DATA PROVIDED Start Marker

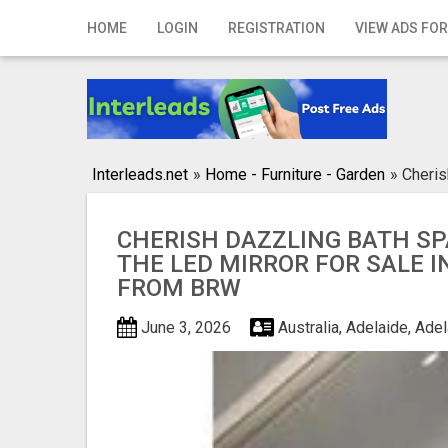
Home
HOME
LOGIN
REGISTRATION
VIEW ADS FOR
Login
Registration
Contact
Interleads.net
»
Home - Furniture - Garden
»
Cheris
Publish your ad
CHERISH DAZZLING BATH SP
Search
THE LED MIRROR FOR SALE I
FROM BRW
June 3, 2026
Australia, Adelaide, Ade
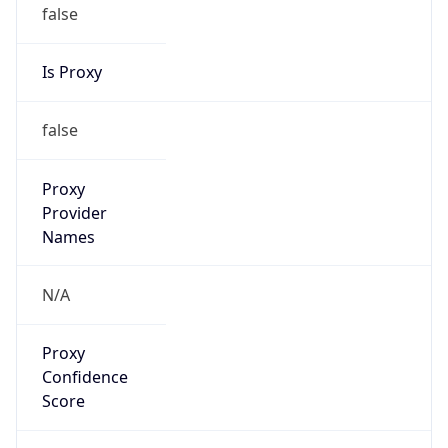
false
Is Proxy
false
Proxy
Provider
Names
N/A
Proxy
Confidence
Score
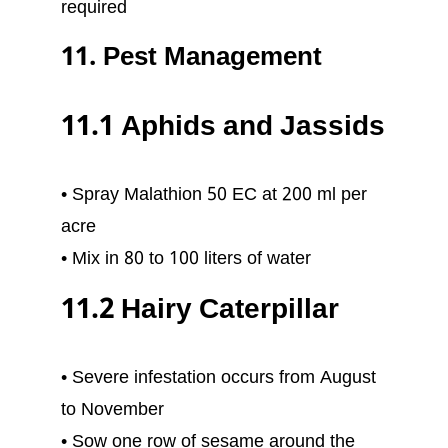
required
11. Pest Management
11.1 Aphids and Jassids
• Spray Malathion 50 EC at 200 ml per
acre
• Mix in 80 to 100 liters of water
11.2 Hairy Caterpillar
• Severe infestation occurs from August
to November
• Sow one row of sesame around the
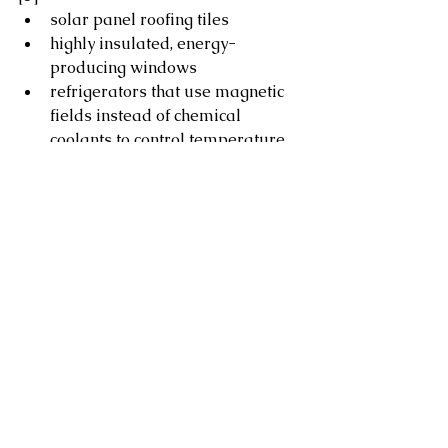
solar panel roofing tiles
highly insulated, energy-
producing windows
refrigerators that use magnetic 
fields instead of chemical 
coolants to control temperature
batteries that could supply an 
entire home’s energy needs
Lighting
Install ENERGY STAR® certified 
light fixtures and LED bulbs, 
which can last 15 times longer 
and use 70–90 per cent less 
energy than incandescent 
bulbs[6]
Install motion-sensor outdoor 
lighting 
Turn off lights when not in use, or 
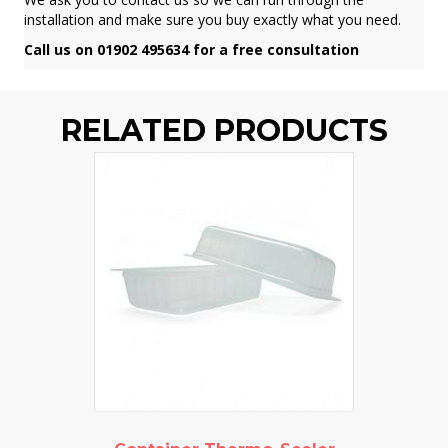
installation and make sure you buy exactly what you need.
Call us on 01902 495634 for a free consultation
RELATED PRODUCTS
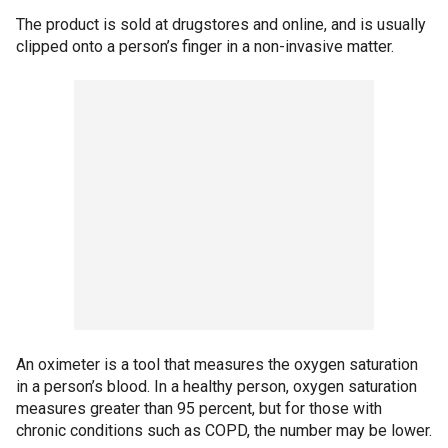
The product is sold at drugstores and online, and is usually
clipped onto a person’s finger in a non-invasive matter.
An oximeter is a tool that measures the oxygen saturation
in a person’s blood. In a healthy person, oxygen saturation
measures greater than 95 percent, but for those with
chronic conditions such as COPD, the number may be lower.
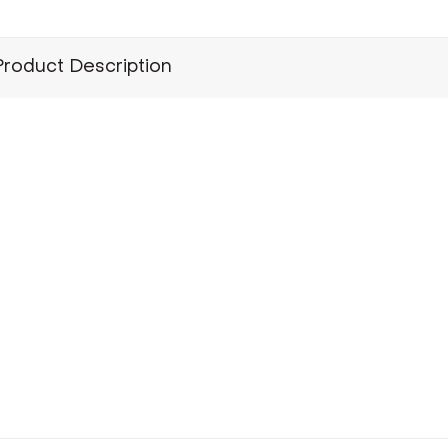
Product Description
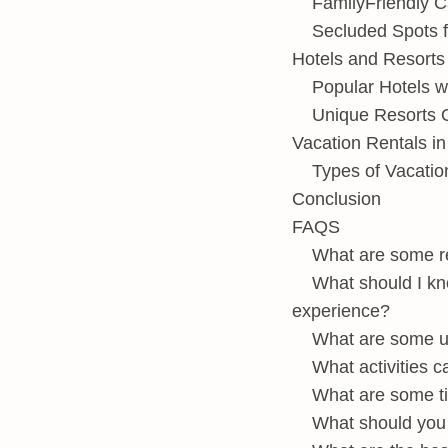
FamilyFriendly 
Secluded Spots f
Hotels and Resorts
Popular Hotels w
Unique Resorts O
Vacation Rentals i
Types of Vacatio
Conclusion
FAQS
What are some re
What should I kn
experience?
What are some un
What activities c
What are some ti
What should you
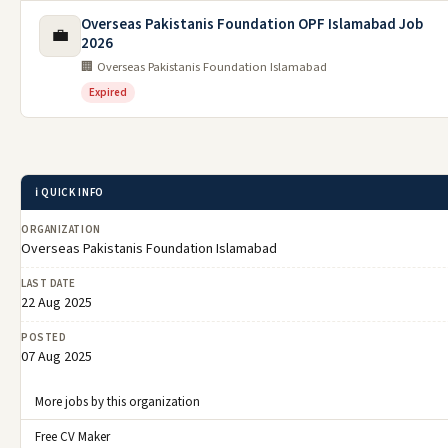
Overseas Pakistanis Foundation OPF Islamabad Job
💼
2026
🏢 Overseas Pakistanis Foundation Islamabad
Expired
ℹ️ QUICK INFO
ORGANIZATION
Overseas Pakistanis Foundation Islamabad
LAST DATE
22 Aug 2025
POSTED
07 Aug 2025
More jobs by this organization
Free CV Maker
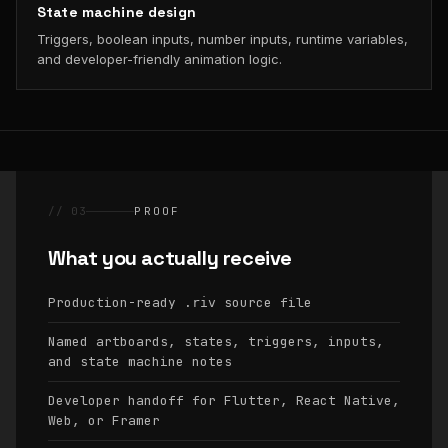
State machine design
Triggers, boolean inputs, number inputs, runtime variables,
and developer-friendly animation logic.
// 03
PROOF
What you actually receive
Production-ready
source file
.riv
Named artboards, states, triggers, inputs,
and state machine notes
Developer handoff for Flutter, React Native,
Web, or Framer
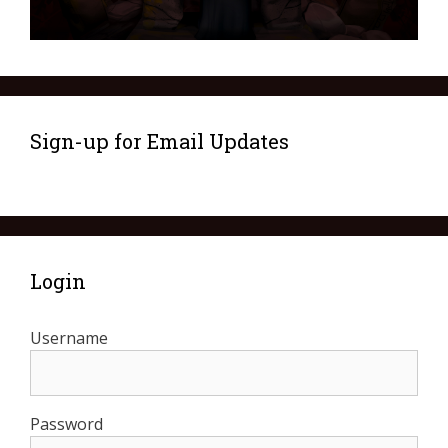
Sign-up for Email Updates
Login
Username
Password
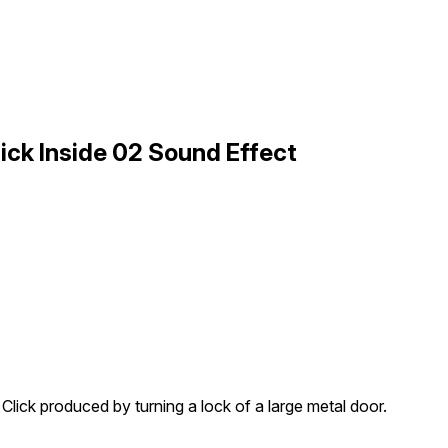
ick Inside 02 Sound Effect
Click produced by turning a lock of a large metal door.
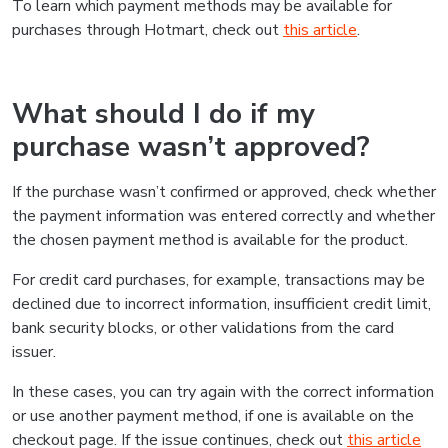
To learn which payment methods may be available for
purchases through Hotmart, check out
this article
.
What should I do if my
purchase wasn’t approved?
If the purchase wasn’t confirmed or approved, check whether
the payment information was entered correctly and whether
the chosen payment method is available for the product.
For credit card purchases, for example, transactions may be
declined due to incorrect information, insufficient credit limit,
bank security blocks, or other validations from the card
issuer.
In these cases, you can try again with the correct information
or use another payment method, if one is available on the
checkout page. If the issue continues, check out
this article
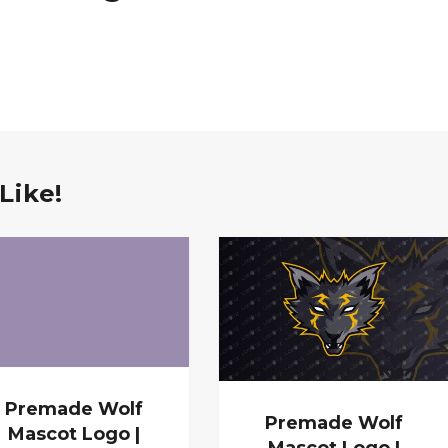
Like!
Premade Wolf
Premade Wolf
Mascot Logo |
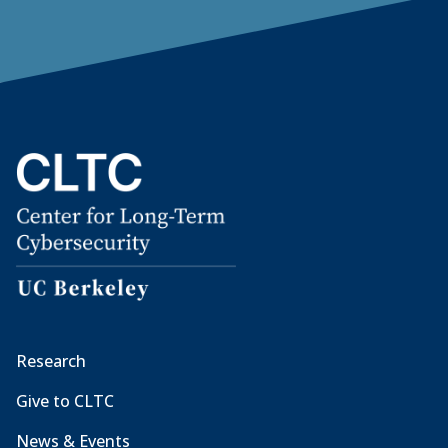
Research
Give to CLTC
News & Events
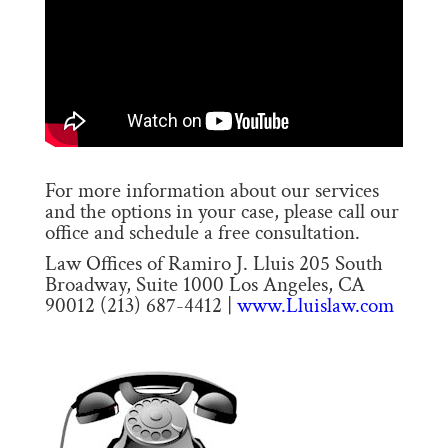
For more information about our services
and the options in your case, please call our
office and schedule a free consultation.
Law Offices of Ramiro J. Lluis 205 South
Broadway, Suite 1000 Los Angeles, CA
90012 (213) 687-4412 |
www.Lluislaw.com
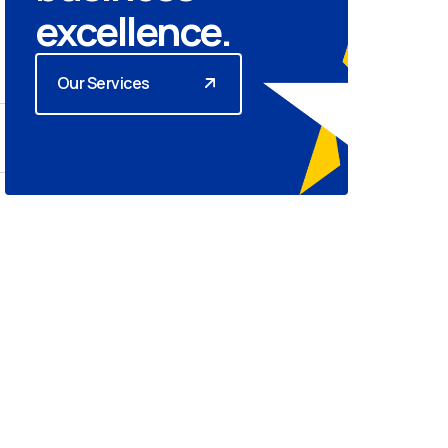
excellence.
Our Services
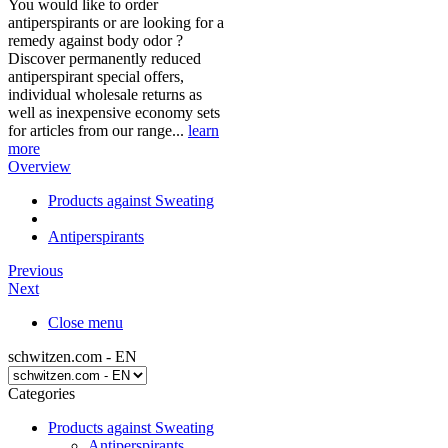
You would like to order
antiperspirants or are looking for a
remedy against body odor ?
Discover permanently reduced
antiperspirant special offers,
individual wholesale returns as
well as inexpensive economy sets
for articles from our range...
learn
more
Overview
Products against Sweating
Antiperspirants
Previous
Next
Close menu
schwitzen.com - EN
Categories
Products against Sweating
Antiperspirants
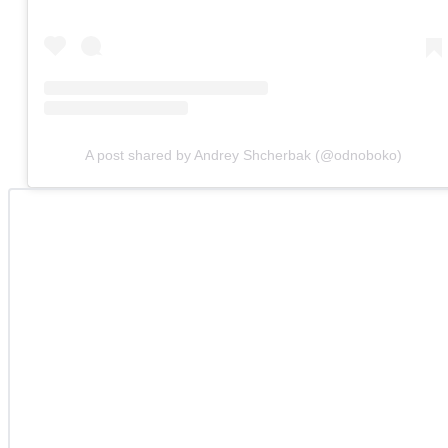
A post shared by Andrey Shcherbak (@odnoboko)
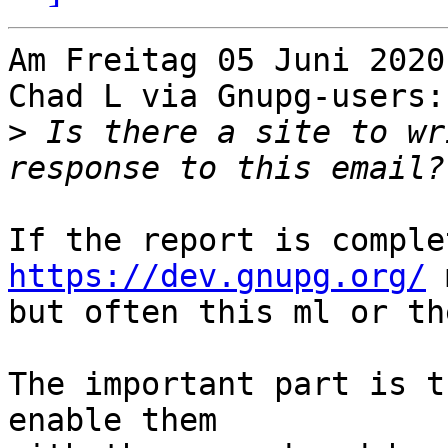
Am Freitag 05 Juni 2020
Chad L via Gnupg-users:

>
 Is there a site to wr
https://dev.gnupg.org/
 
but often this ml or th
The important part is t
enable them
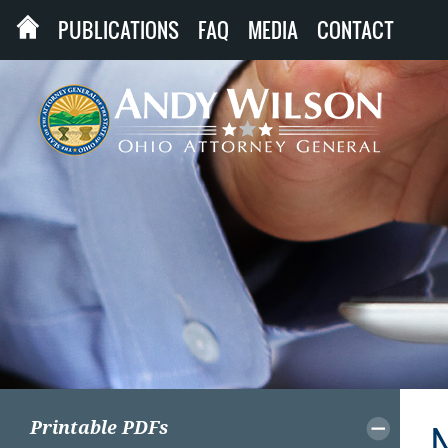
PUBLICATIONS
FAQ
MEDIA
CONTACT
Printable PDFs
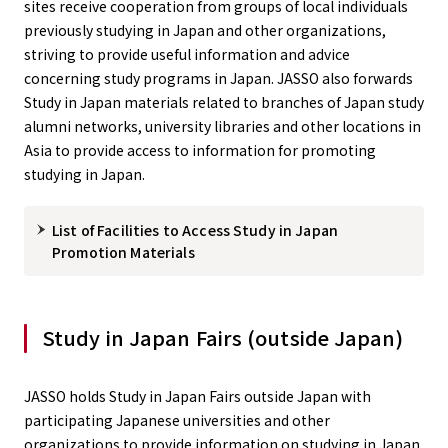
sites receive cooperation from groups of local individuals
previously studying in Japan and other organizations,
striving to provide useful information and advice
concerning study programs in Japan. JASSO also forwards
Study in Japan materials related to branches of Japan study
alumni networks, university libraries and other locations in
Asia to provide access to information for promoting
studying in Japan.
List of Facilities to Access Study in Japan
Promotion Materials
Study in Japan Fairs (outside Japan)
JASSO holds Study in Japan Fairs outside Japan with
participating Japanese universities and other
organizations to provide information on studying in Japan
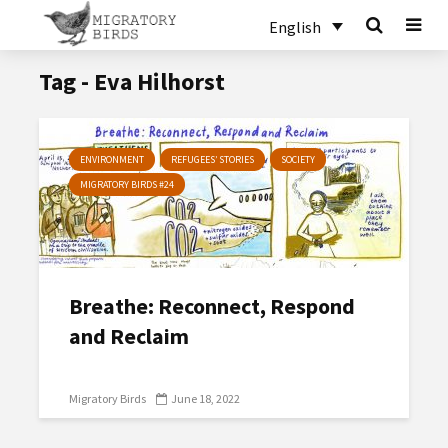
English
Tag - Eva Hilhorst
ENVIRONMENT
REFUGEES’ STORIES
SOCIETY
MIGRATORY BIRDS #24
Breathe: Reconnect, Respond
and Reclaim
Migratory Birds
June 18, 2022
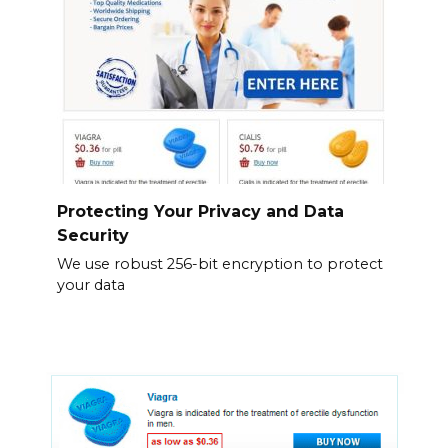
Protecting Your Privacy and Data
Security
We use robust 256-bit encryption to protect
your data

DATA PROVIDED End Marker

◆ WHAT IS EXPECTED ◆
Each of the records above needs to be transcribed exactly, apart from its pictures.

◆ EXERCISE ANSWER ◆
Home
HOME
LOGIN
REGISTRATION
VIEW ADS FOR
Login
Registration
Contact
Interleads.net
»
Home - Furniture - Garden
»
Cheris
Publish your ad
CHERISH DAZZLING BATH SP
Search
THE LED MIRROR FOR SALE I
FROM BRW
June 3, 2026
Australia, Adelaide, Ade
false
Is Proxy
false
Proxy
Provider
Names
N/A
Proxy
Confidence
Score
required
11. Pest Management
11.1 Aphids and Jassids
• Spray Malathion 50 EC at 200 ml per
acre
• Mix in 80 to 100 liters of water
11.2 Hairy Caterpillar
• Severe infestation occurs from August
to November
• Sow one row of sesame around the
solar panel roofing tiles
highly insulated, energy-
producing windows
refrigerators that use magnetic 
fields instead of chemical 
coolants to control temperature
batteries that could supply an 
entire home’s energy needs
Lighting
Install ENERGY STAR® certified 
light fixtures and LED bulbs, 
which can last 15 times longer 
and use 70–90 per cent less 
energy than incandescent 
bulbs[6]
Install motion-sensor outdoor 
lighting 
Turn off lights when not in use, or 
installation and make sure you buy exactly what you need.
Call us on 01902 495634 for a free consultation
RELATED PRODUCTS
The product is sold at drugstores and online, and is usually
clipped onto a person’s finger in a non-invasive matter.
An oximeter is a tool that measures the oxygen saturation
in a person’s blood. In a healthy person, oxygen saturation
measures greater than 95 percent, but for those with
chronic conditions such as COPD, the number may be lower.
Product Description
FamilyFriendly 
Secluded Spots f
Hotels and Resorts
Popular Hotels w
Unique Resorts O
Vacation Rentals i
Types of Vacatio
Conclusion
FAQS
What are some re
What should I kn
experience?
What are some un
What activities c
What are some ti
What should you
Overseas Pakistanis Foundation OPF Islamabad Job
💼
2026
🏢 Overseas Pakistanis Foundation Islamabad
Expired
ℹ️ QUICK INFO
ORGANIZATION
Overseas Pakistanis Foundation Islamabad
LAST DATE
22 Aug 2025
POSTED
07 Aug 2025
More jobs by this organization
Free CV Maker
State machine design
Triggers, boolean inputs, number inputs, runtime variables,
and developer-friendly animation logic.
// 03
PROOF
What you actually receive
Production-ready
source file
.riv
Named artboards, states, triggers, inputs,
and state machine notes
Developer handoff for Flutter, React Native,
Web, or Framer
Sign-up for Email Updates
Login
Username
Password
ick Inside 02 Sound Effect
Click produced by turning a lock of a large metal door.
To learn which payment methods may be available for
purchases through Hotmart, check out
this article
.
What should I do if my
purchase wasn’t approved?
If the purchase wasn’t confirmed or approved, check whether
the payment information was entered correctly and whether
the chosen payment method is available for the product.
For credit card purchases, for example, transactions may be
declined due to incorrect information, insufficient credit limit,
bank security blocks, or other validations from the card
issuer.
In these cases, you can try again with the correct information
or use another payment method, if one is available on the
checkout page. If the issue continues, check out
this article
Like!
Premade Wolf
Premade Wolf
Mascot Logo |
Research
Give to CLTC
News & Events
For more information about our services
and the options in your case, please call our
office and schedule a free consultation.
Law Offices of Ramiro J. Lluis 205 South
Broadway, Suite 1000 Los Angeles, CA
90012 (213) 687-4412 |
www.Lluislaw.com
excellence.
Our Services
You would like to order
antiperspirants or are looking for a
remedy against body odor ?
Discover permanently reduced
antiperspirant special offers,
individual wholesale returns as
well as inexpensive economy sets
for articles from our range...
learn
more
Overview
Products against Sweating
Antiperspirants
Previous
Next
Close menu
schwitzen.com - EN
Categories
Products against Sweating
Antiperspirants
A post shared by Andrey Shcherbak (@odnoboko)
Am Freitag 05 Juni 2020
Chad L via Gnupg-users:

>
 Is there a site to wr
https://dev.gnupg.org/
 
but often this ml or th
The important part is t
enable them
PUBLICATIONS
FAQ
MEDIA
CONTACT
Printable PDFs
sites receive cooperation from groups of local individuals
previously studying in Japan and other organizations,
striving to provide useful information and advice
concerning study programs in Japan. JASSO also forwards
Study in Japan materials related to branches of Japan study
alumni networks, university libraries and other locations in
Asia to provide access to information for promoting
studying in Japan.
List of Facilities to Access Study in Japan
Promotion Materials
Study in Japan Fairs (outside Japan)
JASSO holds Study in Japan Fairs outside Japan with
participating Japanese universities and other
organizations to provide information on studying in Japan
English
Tag - Eva Hilhorst
ENVIRONMENT
REFUGEES’ STORIES
SOCIETY
MIGRATORY BIRDS #24
Breathe: Reconnect, Respond
and Reclaim
Migratory Birds
June 18, 2022
Protecting Your Privacy and Data
Security
We use robust 256-bit encryption to protect
your data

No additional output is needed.